While CSC provides superannuation Invalidity Benefit payments if you are unable to undertake civilian employment after serving in the ADF, DVA provides compensation for ADF-caused injury in the form of incapacity payments.


CSC is responsible for determining if an Invalidity Benefit is payable following your transition date from the ADF. This is decided through a classification process where your medical impairment is classified as Class A, B or C. Members classified as a Class A or B will receive an Invalidity Benefit payment.


What are the impairment classes?

  • Class A - Generally, Class A means that you are severely impacted by your impairments and would be largely restricted working within relevant civilian employment due to the nature of your impairment/s.

  • Class B - Class B means you have the capacity for some relevant civilian work at the time of your transition, but suffer moderate incapacity.

  • Class C - Class C means that you have been deemed as not fit for ADF duty, but have the capacity to work within your relevant civilian employment with minimal restriction. 

Support when you cannot work

Claiming Incapacity payments?  Understand how it is calculated here

Image by Markus Winkler

There is a right of appeal or review for most veterans matters. These include internal review by the Commission and external review by the Veterans’ Review Board (VRB) and the Administrative Appeals Tribunal (AAT). The review before the Commission, the VRB and the AAT reconsiders the decision with the evidence before the Commission, and any evidence received subsequently, and the reviewer reconsiders all aspects of the decision including the law, the facts and any relevant policy. Review by the Commission and the VRB is relatively informal. Advocates, but not legal practitioners, can appear at the VRB as a support for the veteran.

Veterans Review Board

VRB states "We are a specialist tribunal that delivers justice to veterans, current serving members and their families. We take a fresh look at decisions about veterans’ entitlements and compensation and, as independent decision-makers, we can assist in resolving disputes fairly, justly, informally, economically and quickly"

The VRB holds a hearing to review your case. You may choose to be represented at the hearing, at your own expense, by anyone other than a legal practitioner or a person legally qualified. A legal practitioner may help you prepare your case prior to the hearing. As a matter of policy the Commission does not appear at the VRB.  

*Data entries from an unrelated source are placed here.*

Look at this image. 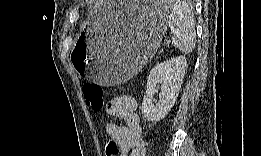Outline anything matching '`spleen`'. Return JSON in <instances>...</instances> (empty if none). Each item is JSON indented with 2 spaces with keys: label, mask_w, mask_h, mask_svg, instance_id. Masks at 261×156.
<instances>
[{
  "label": "spleen",
  "mask_w": 261,
  "mask_h": 156,
  "mask_svg": "<svg viewBox=\"0 0 261 156\" xmlns=\"http://www.w3.org/2000/svg\"><path fill=\"white\" fill-rule=\"evenodd\" d=\"M169 6L172 44L182 53H191L196 42L195 18L192 8L186 1L181 0L169 2Z\"/></svg>",
  "instance_id": "1"
}]
</instances>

Generally, you can take to the VRB, as long as they do not hold a qualification:

* a friend or family member
* an advocate
* a person from an ESO.

What decisions can the VRB review?

The VRB can only hear cases where the law gives them the authority.  The VRB has stated that the types of decisions that they most commonly review involve:


* Claims to accept liability or entitlement for a service injury, disease or death 
* Applications for increase in disability pension
* Compensation for permanent impairment or incapacity for work 
* Claims for war widow(er)’s or orphan’s pension 


The law does not allow the VRB to review decisions made under the Safety, Rehabilitation and Compensation (Defence-related Claims) Act 1988 (DRCA). 

If you are unsure whether the VRB is able to review your case, you can talk to them on 1800 550 460 or visit their contact page for additional contact information.

Time limits to review

Death or incapacity of a veteran: you have 12 months from the date you receive notice of the decision. However, we can only pay maximum arrears if you apply within 3 months of receiving notice of the decision. This means that you should apply for your review as soon as possible. The rate of pension or a claim for attendant allowance: you have 3 months from the date you receive notice of the decision.

For any decisions made under the MRCA, you must appeal within 12 months from the date you receive notice of the decision. You must state why you disagree with the decision.

If you do not agree with the VRB’s decision.  If you are not satisfied with the VRB’s decision, you may appeal to the Administrative Appeals Tribunal.  Review by the AAT is more formal, however the veteran may be represented, including by a legal practitioner.